DIRECTIONS:
The lines from the one containing "HAWK HOCHSCHULE FÜR ANGEWA" to the end of the entries, both included, are what you need to transcribe exactly, without pictures and without anything else.

LISTED ENTRIES:
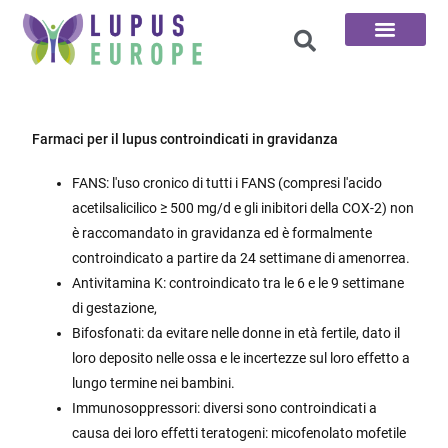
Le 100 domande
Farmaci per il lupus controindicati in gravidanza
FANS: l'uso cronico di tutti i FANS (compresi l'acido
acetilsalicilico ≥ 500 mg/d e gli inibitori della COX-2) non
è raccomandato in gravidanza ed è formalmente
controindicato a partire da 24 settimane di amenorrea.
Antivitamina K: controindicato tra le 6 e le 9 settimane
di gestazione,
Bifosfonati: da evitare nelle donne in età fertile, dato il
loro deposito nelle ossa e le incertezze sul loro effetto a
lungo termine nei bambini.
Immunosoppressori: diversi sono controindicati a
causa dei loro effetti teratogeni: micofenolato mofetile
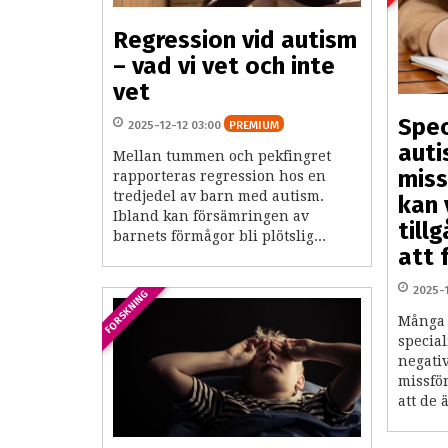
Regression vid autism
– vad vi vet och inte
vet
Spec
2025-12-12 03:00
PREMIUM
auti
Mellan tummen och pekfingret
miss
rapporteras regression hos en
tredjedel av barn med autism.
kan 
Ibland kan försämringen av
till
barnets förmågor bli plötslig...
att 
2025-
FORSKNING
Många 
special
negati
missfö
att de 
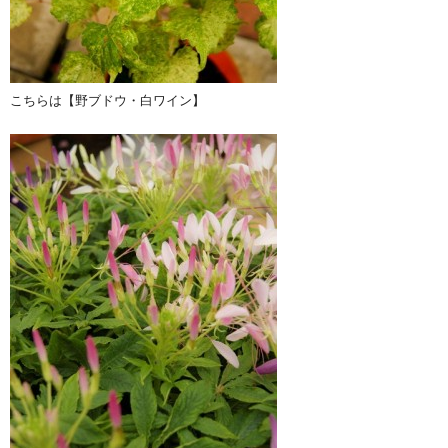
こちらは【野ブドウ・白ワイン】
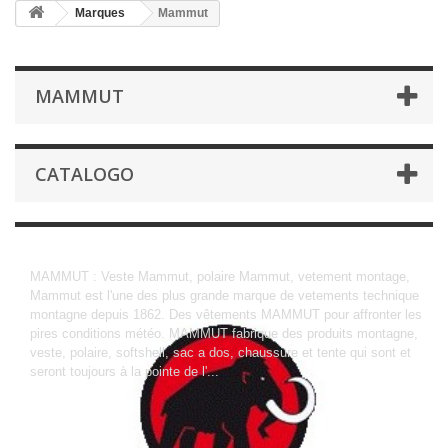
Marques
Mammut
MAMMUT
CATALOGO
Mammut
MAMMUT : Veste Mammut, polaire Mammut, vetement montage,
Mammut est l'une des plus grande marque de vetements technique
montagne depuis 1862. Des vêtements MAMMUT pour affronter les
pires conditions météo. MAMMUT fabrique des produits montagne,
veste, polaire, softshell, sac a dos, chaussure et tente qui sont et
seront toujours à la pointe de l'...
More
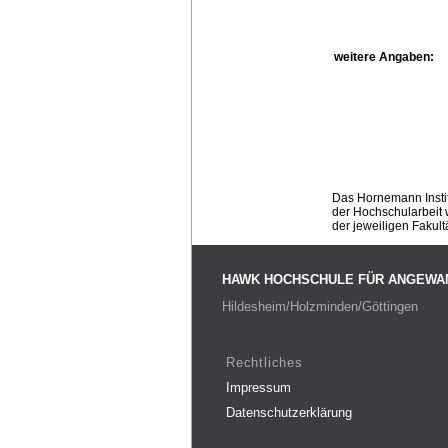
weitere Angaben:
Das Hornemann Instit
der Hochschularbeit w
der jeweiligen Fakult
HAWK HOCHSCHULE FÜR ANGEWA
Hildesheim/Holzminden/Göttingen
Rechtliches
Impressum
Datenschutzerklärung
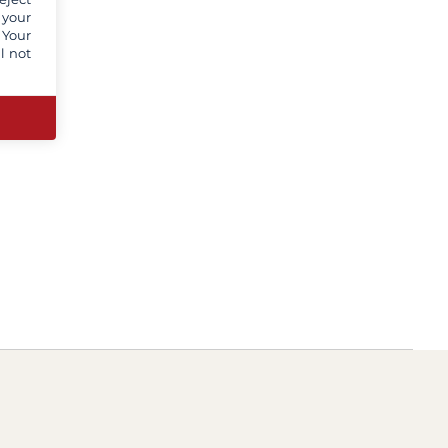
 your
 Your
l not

SOLUTION TO THIS EXERCISE:
HAWK HOCHSCHULE FÜR ANGEWA
Hildesheim/Holzminden/Göttingen
Rechtliches
Impressum
Datenschutzerklärung
 your
 Your
l not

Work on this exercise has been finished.